Records for the task:

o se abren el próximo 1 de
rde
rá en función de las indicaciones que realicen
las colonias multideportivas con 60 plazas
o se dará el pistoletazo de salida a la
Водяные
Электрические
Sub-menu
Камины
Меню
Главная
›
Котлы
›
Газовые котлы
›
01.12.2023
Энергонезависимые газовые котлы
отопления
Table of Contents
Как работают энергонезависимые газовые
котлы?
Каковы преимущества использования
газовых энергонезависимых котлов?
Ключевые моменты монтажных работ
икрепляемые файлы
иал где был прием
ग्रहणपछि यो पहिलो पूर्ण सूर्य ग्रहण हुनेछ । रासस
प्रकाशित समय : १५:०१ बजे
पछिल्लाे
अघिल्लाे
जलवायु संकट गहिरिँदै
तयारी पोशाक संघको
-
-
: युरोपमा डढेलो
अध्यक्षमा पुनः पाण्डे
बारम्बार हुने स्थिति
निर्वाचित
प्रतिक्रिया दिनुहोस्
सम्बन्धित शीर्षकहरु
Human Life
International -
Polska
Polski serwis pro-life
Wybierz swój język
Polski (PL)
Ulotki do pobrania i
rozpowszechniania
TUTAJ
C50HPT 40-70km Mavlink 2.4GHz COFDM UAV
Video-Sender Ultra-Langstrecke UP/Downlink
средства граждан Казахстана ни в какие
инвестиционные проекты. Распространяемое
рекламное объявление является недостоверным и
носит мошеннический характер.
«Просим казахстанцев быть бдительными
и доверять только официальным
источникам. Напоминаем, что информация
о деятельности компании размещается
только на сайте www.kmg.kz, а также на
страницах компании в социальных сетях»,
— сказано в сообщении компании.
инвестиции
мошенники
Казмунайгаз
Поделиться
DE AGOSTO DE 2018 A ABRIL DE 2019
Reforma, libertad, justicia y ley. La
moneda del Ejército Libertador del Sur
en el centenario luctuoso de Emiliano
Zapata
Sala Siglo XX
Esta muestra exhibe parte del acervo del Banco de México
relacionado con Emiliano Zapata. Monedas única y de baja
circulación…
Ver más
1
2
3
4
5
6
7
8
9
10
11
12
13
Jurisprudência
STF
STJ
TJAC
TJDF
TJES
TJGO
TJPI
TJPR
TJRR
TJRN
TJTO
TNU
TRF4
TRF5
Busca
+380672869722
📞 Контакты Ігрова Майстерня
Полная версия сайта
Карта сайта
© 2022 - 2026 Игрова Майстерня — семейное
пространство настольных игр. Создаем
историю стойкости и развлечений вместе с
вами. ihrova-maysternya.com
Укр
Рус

Your goal:
From the listing above, copy out each line where the word "Emiliano" appears.

Task solution:
en el centenario luctuoso de Emiliano
relacionado con Emiliano Zapata. Monedas única y de baja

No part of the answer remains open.